Is China's rise overrated? - CNN.com
The reasons for American self-doubt are obvious and overwhelming at the moment. Still, a little perspective:
-- In the fall of 2008, some 300,000 Chinese children were poisoned when a Chinese dairy adulterated its infant formula with melamine in order to dupe testing machines into recording a higher protein content.
-- Perhaps the most impressive building in Beijing is the Chinese Central TV tower designed by the Dutch architect Rem Koolhaas. Formally opened in January 2008, the tower remains unoccupied because of fears about its soundness.
-- The price of cooking oil rose 27% in China last year, reports the Wall Street Journal. China is gripped by price inflation that has triggered a wave of strikes and protests across the country. You might expect China to suppress the inflation by tightening the supply of money. A tighter monetary policy, however, would cause the Chinese currency to rise, undercutting China's ability to export to the U.S.
-- In August 2009, three Chinese died of the same plague that caused the Black Death in Europe. For an advancing country, China is strangely vulnerable to infectious diseases, including the H5N1 variant of avian flu that has killed some 300 people.
-- China's population is rapidly aging as Chinese families have fewer children. China's working-age population will not increase between now and 2030. But the number of people 65 or older will triple.
I don't cite these points to deny the impressive reality of China's economic rise. That rise represents a colossal fact of the modern world, a challenge to China's neighbors, competitors and oftentimes to China itself.
Yet it's important not to lose sight of the other truth about China, a country facing problems as huge as its achievements.
The big prestige projects that impress Tom Friedman are real, but so equally are the squalor of the conditions in which most ordinary Chinese still live. The cities gleam, but 800 million Chinese still live in the countryside subject to the arbitrary power of local Communist party bosses.
China holds hundreds of billions of dollars of U.S. debt. But it bought that debt not as a favor to us, but as an unwanted byproduct of the currency manipulation that keeps China's currency artificially cheap.

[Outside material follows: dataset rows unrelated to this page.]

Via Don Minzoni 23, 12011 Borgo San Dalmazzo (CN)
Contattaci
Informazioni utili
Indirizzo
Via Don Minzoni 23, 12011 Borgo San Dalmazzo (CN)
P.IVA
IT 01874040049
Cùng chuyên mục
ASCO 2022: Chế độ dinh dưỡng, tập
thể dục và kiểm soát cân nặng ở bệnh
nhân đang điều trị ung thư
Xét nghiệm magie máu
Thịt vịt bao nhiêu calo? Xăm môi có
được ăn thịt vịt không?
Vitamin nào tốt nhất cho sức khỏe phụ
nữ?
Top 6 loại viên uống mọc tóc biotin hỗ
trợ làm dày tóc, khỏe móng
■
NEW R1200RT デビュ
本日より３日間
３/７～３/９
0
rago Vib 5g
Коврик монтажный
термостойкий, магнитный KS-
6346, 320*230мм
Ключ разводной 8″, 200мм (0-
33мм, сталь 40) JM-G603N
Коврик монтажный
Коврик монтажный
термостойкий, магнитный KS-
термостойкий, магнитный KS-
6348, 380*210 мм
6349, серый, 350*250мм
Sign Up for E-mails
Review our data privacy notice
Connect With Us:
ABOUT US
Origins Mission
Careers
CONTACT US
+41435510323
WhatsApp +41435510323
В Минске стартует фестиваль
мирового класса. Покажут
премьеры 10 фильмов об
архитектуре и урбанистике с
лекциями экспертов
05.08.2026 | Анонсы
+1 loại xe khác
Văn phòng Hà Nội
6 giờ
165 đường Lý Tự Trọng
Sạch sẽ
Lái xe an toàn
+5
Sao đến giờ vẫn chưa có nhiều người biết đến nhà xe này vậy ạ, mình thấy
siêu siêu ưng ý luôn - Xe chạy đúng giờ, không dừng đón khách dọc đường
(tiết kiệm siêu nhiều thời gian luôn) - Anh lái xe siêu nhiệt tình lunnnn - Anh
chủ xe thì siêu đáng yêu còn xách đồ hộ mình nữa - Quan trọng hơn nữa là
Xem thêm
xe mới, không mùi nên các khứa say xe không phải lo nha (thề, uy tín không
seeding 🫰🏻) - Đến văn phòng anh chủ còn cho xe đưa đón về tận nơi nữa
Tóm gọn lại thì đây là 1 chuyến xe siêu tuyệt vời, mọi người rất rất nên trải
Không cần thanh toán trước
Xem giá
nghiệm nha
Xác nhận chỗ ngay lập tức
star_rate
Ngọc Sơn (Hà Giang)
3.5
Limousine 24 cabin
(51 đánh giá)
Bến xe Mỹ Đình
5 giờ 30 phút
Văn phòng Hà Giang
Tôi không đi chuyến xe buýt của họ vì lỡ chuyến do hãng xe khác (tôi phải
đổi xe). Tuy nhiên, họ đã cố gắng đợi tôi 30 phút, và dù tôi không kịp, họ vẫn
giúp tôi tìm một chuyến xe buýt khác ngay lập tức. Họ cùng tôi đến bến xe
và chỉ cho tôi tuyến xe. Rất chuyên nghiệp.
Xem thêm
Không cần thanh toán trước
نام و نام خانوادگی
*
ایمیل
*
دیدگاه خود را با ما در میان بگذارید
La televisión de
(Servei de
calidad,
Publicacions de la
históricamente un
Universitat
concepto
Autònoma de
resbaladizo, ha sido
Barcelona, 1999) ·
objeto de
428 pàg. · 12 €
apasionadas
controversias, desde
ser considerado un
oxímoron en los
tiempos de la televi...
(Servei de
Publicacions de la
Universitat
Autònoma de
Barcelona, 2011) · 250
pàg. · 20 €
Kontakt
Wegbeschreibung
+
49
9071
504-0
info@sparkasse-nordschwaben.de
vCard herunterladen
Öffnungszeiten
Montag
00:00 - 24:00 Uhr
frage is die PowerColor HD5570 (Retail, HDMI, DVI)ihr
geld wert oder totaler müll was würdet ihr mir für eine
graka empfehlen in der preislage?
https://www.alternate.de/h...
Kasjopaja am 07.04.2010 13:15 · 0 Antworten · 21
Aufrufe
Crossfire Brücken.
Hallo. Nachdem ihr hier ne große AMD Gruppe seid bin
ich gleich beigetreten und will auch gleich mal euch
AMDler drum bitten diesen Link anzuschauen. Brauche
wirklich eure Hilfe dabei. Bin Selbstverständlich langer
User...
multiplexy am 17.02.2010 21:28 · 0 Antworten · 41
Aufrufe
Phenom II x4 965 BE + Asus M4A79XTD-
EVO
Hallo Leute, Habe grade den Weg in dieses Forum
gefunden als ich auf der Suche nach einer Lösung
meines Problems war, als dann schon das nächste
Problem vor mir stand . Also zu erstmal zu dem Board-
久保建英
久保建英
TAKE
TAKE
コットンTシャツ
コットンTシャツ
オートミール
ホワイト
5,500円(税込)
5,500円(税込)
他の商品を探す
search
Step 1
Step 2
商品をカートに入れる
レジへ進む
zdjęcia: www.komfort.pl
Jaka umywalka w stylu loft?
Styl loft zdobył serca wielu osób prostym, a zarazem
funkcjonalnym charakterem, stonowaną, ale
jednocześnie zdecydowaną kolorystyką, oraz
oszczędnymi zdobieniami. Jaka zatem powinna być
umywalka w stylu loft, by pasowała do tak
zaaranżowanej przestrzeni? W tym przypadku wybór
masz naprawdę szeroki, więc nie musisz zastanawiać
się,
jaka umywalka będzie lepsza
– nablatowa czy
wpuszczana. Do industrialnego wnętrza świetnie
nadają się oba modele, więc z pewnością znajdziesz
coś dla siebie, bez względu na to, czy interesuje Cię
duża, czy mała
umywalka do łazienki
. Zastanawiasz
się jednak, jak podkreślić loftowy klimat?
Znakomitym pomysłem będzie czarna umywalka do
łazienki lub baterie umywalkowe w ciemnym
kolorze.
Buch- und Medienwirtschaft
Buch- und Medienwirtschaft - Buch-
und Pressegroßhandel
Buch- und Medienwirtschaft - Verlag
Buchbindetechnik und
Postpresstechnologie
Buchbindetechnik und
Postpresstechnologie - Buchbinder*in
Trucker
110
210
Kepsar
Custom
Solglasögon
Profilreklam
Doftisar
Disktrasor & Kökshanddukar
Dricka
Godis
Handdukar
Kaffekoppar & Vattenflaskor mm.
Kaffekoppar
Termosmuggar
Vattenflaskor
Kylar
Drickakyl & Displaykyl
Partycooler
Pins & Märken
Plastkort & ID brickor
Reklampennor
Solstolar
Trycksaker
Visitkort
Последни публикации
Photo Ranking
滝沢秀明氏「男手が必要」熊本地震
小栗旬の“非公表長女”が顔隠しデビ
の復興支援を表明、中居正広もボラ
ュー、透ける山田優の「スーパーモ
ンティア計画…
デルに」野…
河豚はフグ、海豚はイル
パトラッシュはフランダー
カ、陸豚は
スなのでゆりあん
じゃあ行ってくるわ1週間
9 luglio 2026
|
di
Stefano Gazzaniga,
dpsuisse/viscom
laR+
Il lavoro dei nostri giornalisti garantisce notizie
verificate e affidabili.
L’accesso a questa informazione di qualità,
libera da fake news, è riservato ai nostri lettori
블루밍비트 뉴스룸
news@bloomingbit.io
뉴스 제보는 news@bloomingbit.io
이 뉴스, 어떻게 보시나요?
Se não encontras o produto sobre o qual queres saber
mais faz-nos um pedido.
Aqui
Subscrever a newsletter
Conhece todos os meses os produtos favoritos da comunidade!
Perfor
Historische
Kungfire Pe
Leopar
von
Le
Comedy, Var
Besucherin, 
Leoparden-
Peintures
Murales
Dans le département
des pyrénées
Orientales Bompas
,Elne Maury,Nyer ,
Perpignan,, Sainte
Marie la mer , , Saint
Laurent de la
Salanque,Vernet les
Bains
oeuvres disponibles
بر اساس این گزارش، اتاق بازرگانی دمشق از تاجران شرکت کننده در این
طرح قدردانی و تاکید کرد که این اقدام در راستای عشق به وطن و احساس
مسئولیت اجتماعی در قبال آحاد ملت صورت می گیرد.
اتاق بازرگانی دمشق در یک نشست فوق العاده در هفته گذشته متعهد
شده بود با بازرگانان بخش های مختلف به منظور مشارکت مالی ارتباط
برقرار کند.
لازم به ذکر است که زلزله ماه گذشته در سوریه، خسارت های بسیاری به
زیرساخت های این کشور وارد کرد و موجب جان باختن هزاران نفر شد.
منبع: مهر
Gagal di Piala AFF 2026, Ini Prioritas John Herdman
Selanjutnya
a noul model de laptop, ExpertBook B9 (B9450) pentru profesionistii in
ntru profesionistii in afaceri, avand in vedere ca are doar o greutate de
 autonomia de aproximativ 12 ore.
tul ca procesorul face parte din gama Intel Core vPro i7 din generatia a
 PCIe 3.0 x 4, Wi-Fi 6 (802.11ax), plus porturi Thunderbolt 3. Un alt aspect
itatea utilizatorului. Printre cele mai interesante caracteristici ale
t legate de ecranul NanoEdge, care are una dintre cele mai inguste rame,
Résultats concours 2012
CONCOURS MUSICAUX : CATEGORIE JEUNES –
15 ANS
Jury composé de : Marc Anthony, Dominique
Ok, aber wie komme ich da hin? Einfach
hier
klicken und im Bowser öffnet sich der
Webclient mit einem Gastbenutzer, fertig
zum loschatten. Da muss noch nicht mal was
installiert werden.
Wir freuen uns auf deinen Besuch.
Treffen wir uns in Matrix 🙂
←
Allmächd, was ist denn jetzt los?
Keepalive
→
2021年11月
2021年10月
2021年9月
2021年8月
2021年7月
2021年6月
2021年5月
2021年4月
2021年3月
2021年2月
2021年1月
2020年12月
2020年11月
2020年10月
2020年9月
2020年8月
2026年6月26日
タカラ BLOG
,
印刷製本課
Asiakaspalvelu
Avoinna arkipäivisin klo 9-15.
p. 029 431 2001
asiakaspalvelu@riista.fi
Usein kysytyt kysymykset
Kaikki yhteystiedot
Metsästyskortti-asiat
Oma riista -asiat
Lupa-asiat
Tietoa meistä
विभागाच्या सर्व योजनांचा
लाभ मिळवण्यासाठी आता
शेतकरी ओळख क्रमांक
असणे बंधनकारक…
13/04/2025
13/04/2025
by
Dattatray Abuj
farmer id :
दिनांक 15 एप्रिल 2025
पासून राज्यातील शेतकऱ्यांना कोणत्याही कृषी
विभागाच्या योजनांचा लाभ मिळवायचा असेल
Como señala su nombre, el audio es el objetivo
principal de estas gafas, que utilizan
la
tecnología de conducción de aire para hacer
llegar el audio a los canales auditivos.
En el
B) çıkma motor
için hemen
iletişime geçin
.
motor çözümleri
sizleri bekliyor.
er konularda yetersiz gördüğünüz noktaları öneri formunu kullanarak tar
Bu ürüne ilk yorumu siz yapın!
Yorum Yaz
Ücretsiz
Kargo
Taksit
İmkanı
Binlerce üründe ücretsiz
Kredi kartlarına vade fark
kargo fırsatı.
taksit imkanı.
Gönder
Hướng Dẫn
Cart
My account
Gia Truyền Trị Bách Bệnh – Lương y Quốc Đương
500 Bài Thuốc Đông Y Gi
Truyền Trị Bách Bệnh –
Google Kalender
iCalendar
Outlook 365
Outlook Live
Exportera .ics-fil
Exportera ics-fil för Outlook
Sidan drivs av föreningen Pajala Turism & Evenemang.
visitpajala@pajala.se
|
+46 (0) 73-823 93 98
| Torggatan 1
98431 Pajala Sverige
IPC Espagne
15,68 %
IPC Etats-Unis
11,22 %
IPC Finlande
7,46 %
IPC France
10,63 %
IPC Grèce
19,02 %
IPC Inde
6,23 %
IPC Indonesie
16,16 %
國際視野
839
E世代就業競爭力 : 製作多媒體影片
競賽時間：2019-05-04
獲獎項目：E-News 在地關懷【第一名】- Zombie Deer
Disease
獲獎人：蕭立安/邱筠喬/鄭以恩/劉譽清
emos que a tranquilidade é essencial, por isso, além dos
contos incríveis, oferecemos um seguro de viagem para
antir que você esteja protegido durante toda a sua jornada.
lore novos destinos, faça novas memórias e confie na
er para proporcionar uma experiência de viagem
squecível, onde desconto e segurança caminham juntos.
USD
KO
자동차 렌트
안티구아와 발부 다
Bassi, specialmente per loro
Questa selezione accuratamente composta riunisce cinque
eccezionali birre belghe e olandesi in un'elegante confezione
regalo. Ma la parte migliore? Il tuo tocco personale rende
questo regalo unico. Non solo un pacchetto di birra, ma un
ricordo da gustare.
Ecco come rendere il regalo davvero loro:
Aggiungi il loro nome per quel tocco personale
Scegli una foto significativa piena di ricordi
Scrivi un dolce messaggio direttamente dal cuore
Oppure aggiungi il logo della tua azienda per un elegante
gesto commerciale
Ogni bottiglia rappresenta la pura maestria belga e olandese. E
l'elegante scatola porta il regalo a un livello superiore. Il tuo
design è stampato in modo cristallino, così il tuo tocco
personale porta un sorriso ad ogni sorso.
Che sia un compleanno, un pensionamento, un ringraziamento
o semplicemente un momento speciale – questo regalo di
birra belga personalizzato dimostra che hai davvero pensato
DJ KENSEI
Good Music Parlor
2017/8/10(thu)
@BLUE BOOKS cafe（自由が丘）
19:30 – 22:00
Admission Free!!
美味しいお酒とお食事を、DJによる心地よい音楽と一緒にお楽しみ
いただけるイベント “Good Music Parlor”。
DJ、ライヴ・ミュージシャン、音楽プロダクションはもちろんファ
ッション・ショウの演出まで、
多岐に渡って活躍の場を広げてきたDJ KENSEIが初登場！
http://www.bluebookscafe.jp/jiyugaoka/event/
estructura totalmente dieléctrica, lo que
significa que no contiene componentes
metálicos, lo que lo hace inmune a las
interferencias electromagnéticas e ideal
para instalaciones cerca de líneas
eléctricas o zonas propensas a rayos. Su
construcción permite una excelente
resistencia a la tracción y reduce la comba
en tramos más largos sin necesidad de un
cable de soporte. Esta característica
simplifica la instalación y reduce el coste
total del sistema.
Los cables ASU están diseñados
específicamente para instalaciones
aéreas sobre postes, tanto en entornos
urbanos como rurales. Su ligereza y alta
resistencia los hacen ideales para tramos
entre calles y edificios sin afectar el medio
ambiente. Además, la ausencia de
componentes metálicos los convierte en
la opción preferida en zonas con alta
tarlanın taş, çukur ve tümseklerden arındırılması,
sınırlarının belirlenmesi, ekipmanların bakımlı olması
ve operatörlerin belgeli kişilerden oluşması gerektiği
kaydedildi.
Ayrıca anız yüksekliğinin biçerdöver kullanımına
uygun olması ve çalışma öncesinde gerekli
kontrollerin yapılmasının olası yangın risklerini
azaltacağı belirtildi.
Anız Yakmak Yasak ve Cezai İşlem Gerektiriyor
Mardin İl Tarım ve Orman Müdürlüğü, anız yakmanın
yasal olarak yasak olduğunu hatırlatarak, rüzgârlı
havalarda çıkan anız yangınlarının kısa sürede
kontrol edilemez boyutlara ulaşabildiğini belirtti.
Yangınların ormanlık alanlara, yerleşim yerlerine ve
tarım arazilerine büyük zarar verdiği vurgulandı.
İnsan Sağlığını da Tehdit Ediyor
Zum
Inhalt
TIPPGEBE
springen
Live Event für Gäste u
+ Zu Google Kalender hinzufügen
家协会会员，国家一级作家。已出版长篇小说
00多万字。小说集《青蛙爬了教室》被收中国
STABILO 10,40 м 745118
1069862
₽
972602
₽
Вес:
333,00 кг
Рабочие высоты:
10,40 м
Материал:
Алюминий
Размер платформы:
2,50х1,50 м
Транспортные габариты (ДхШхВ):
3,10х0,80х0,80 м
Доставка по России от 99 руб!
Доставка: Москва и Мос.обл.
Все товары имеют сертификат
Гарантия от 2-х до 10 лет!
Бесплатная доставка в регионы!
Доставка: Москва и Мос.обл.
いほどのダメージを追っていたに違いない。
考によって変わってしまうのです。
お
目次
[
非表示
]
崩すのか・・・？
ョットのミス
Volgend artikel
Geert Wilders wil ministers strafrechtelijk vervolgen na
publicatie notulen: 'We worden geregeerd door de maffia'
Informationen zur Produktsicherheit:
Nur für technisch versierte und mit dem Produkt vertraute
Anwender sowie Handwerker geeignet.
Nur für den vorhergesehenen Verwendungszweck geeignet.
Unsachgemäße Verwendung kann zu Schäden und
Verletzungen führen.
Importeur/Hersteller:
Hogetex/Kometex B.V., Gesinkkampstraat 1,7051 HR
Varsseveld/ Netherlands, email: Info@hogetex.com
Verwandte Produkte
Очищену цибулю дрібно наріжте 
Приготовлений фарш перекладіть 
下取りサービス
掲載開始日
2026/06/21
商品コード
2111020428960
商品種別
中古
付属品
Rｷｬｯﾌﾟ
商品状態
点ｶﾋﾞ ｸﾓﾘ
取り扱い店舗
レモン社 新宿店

Perhaps the most telling verdict on China's current situation is rendered in "Capitalism Without Democracy," an important book on Chinese entrepreneurs by Kellee Tsai: Almost unanimously, they wanted their children to leave China.
Americans worry intensely about competitors and rivals, potential and actual. Back in the
1960s, Americans feared the "terrifying efficiency" of the centrally
planned Soviet economy, to borrow a no-joke famous phrase from the British politician Richard Crossman. In the 1980s, Americans felt themselves lagging behind
"Japan as Number One," the title of a 1979 business best-seller.